──────── Supplied entries

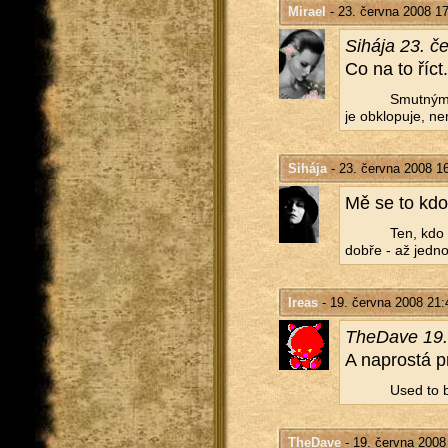
Mirael
- 23. června 2008 1
Si­há­ja 23. 
Co na to říct..
Smut­ným 
je ob­klo­pu­je, ne
Sihája
- 23. června 2008 1
Mě se to kdov
Ten, kdo 
dobře - až jed­n
Ireas
- 19. června 2008 21:
The­Da­ve 19
A na­pros­tá 
Used to b
TheDave
- 19. června 2008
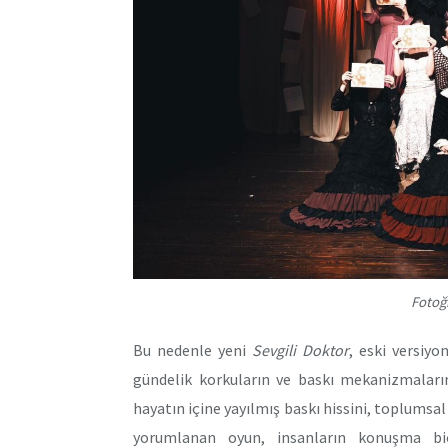
Fotoğ
Bu nedenle yeni
Sevgili Doktor
, eski versiyo
gündelik korkuların ve baskı mekanizmaların
hayatın içine yayılmış baskı hissini, toplumsal 
yorumlanan oyun, insanların konuşma biçi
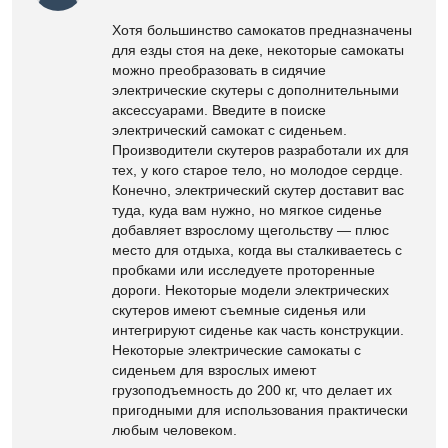
Хотя большинство самокатов предназначены
для езды стоя на деке, некоторые самокаты
можно преобразовать в сидячие
электрические скутеры с дополнительными
аксессуарами. Введите в поиске
электрический самокат с сиденьем.
Производители скутеров разработали их для
тех, у кого старое тело, но молодое сердце.
Конечно, электрический скутер доставит вас
туда, куда вам нужно, но мягкое сиденье
добавляет взрослому щегольству — плюс
место для отдыха, когда вы сталкиваетесь с
пробками или исследуете проторенные
дороги. Некоторые модели электрических
скутеров имеют съемные сиденья или
интегрируют сиденье как часть конструкции.
Некоторые электрические самокаты с
сиденьем для взрослых имеют
грузоподъемность до 200 кг, что делает их
пригодными для использования практически
любым человеком.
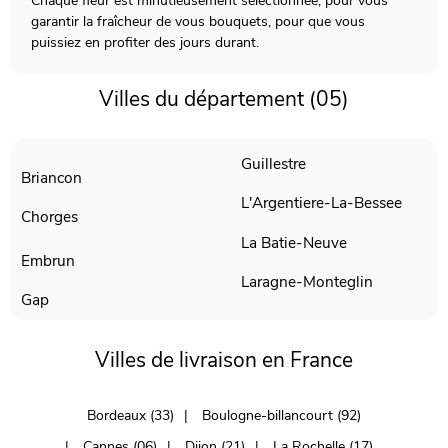
Chaque fleur est minutieusement sélectionnée, pour vous
garantir la fraîcheur de vous bouquets, pour que vous
puissiez en profiter des jours durant.
Villes du département (05)
Guillestre
Briancon
L'Argentiere-La-Bessee
Chorges
La Batie-Neuve
Embrun
Laragne-Monteglin
Gap
Villes de livraison en France
Bordeaux (33)
Boulogne-billancourt (92)
Cannes (06)
Dijon (21)
La Rochelle (17)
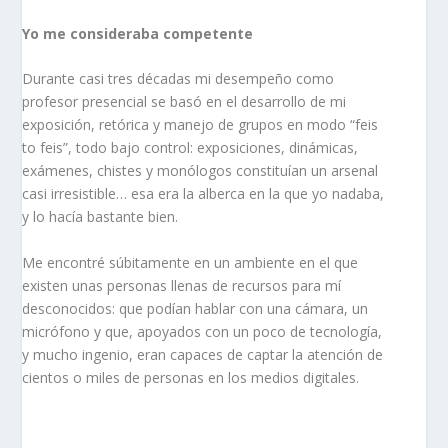
Yo me consideraba competente
Durante casi tres décadas mi desempeño como
profesor presencial se basó en el desarrollo de mi
exposición, retórica y manejo de grupos en modo “feis
to feis”, todo bajo control: exposiciones, dinámicas,
exámenes, chistes y monólogos constituían un arsenal
casi irresistible… esa era la alberca en la que yo nadaba,
y lo hacía bastante bien.
Me encontré súbitamente en un ambiente en el que
existen unas personas llenas de recursos
para mí
desconocidos
:
que podían hablar con una cámara, un
micrófono y que, apoyados con un poco de tecnología
,
y mucho ingenio, eran capaces de captar la atención de
cientos o miles de personas en los medios digitales.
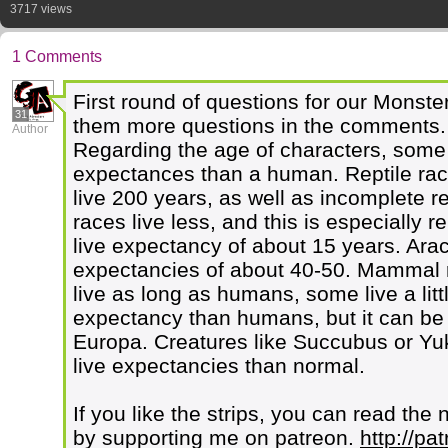
3717 views
1 Comments
First round of questions for our Monst
31
them more questions in the comments.
Author
Regarding the age of characters, some 
expectances than a human. Reptile rac
live 200 years, as well as incomplete rep
races live less, and this is especially 
live expectancy of about 15 years. Arac
expectancies of about 40-50. Mammal r
live as long as humans, some live a litt
expectancy than humans, but it can be 
Europa. Creatures like Succubus or Yuki
live expectancies than normal.
If you like the strips, you can read the 
by supporting me on patreon.
http://p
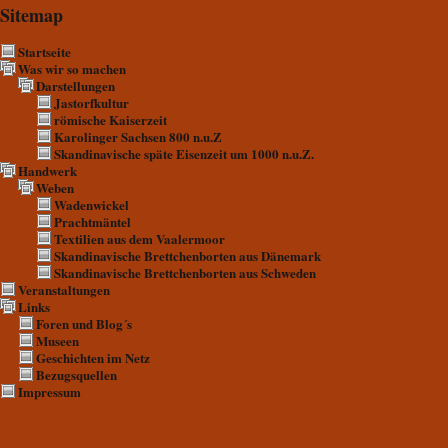
Sitemap
Startseite
Was wir so machen
Darstellungen
Jastorfkultur
römische Kaiserzeit
Karolinger Sachsen 800 n.u.Z
Skandinavische späte Eisenzeit um 1000 n.u.Z.
Handwerk
Weben
Wadenwickel
Prachtmäntel
Textilien aus dem Vaalermoor
Skandinavische Brettchenborten aus Dänemark
Skandinavische Brettchenborten aus Schweden
Veranstaltungen
Links
Foren und Blog´s
Museen
Geschichten im Netz
Bezugsquellen
Impressum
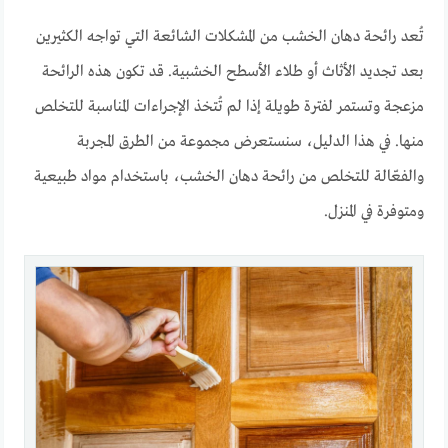
تُعد رائحة دهان الخشب من المشكلات الشائعة التي تواجه الكثيرين
بعد تجديد الأثاث أو طلاء الأسطح الخشبية. قد تكون هذه الرائحة
مزعجة وتستمر لفترة طويلة إذا لم تُتخذ الإجراءات المناسبة للتخلص
منها. في هذا الدليل، سنستعرض مجموعة من الطرق المجربة
والفعّالة للتخلص من رائحة دهان الخشب، باستخدام مواد طبيعية
ومتوفرة في المنزل.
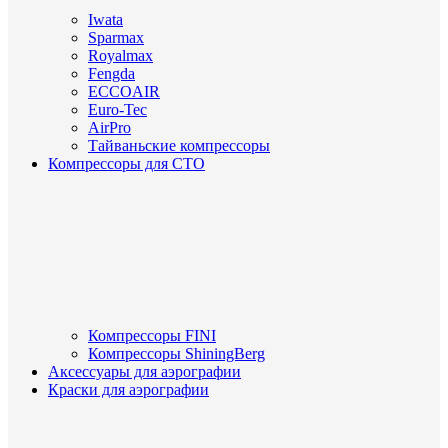
Iwata
Sparmax
Royalmax
Fengda
ECCOAIR
Euro-Tec
AirPro
Тайваньские компрессоры
Компрессоры для СТО
Компрессоры FINI
Компрессоры ShiningBerg
Аксессуары для аэрографии
Краски для аэрографии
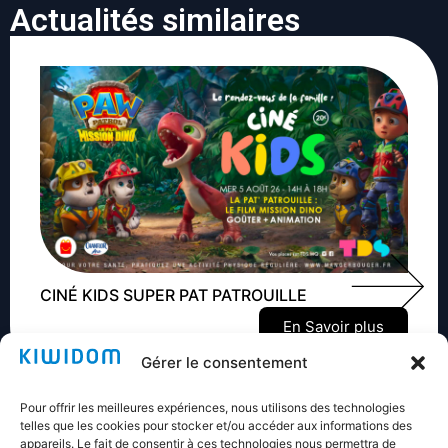
Actualités similaires
CINÉ KIDS SUPER PAT PATROUILLE
En Savoir plus
Gérer le consentement
Pour offrir les meilleures expériences, nous utilisons des technologies
telles que les cookies pour stocker et/ou accéder aux informations des
appareils. Le fait de consentir à ces technologies nous permettra de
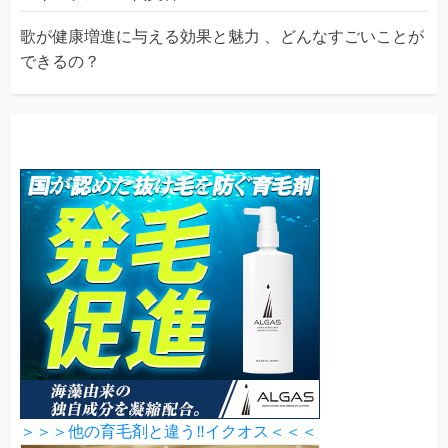
歌が健康増進に与える効果と魅力 、どんなすごいことが
できるの？
＞＞＞他の育毛剤と違う‼イクオス＜＜＜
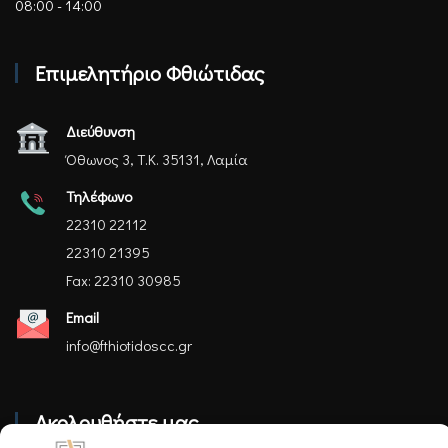
08:00 - 14:00
Επιμελητήριο Φθιώτιδας
Διεύθυνση
Όθωνος 3, Τ.Κ. 35131, Λαμία
Τηλέφωνο
22310 22112
22310 21395
Fax: 22310 30985
Email
info@fthiotidoscc.gr
Ακολουθήστε μας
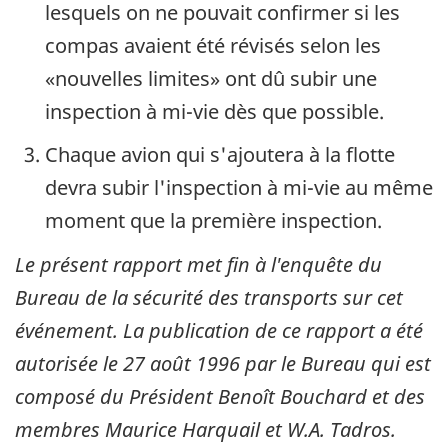
lesquels on ne pouvait confirmer si les
compas avaient été révisés selon les
«nouvelles limites» ont dû subir une
inspection à mi-vie dès que possible.
Chaque avion qui s'ajoutera à la flotte
devra subir l'inspection à mi-vie au même
moment que la première inspection.
Le présent rapport met fin à l'enquête du
Bureau de la sécurité des transports sur cet
événement. La publication de ce rapport a été
autorisée le
27 août 1996
par le Bureau qui est
composé du Président Benoît Bouchard et des
membres Maurice Harquail et W.A. Tadros.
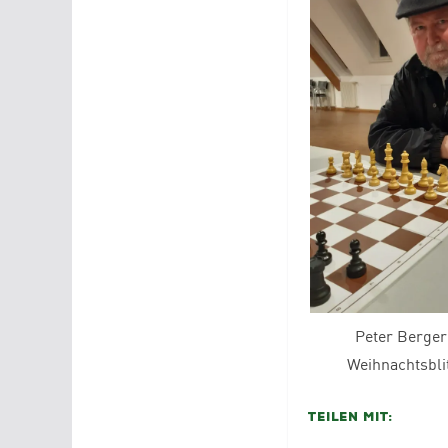
Peter Berger
Weihnachtsbli
Teilen mit:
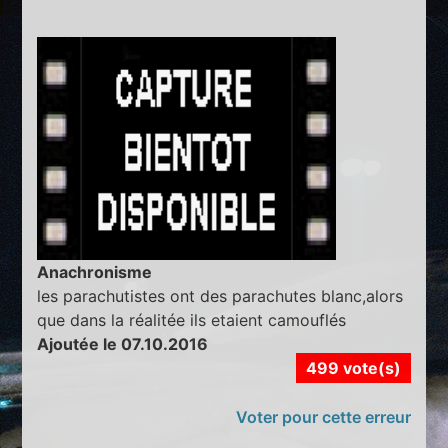
Anachronisme
les parachutistes ont des parachutes blanc,alors
que dans la réalitée ils etaient camouflés
Ajoutée le 07.10.2016
499 vote(s)
Voter pour cette erreur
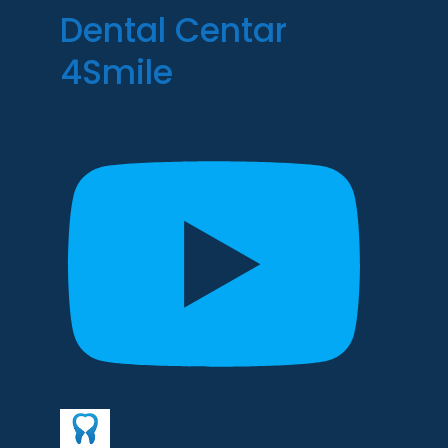
Dental Centar
4Smile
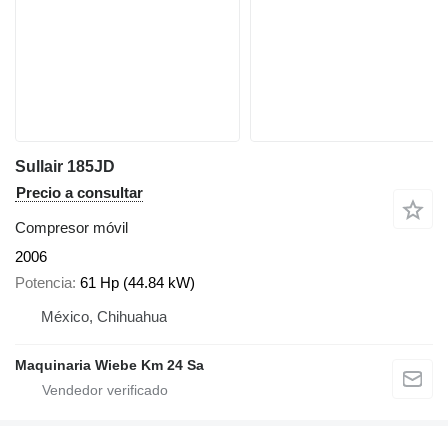
Sullair 185JD
Precio a consultar
Compresor móvil
2006
Potencia
61 Hp (44.84 kW)
México, Chihuahua
Maquinaria Wiebe Km 24 Sa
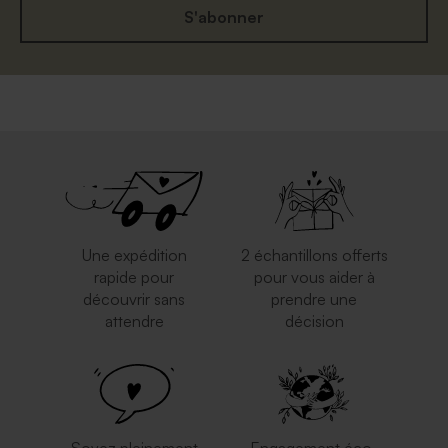
S'abonner
Une expédition
2 échantillons offerts
rapide pour
pour vous aider à
découvrir sans
prendre une
attendre
décision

────────────────

- [Task statement]: Line count for "скутеров": give the number of lines in the data above that include it, and nothing else.

- [Exercise answer]: 2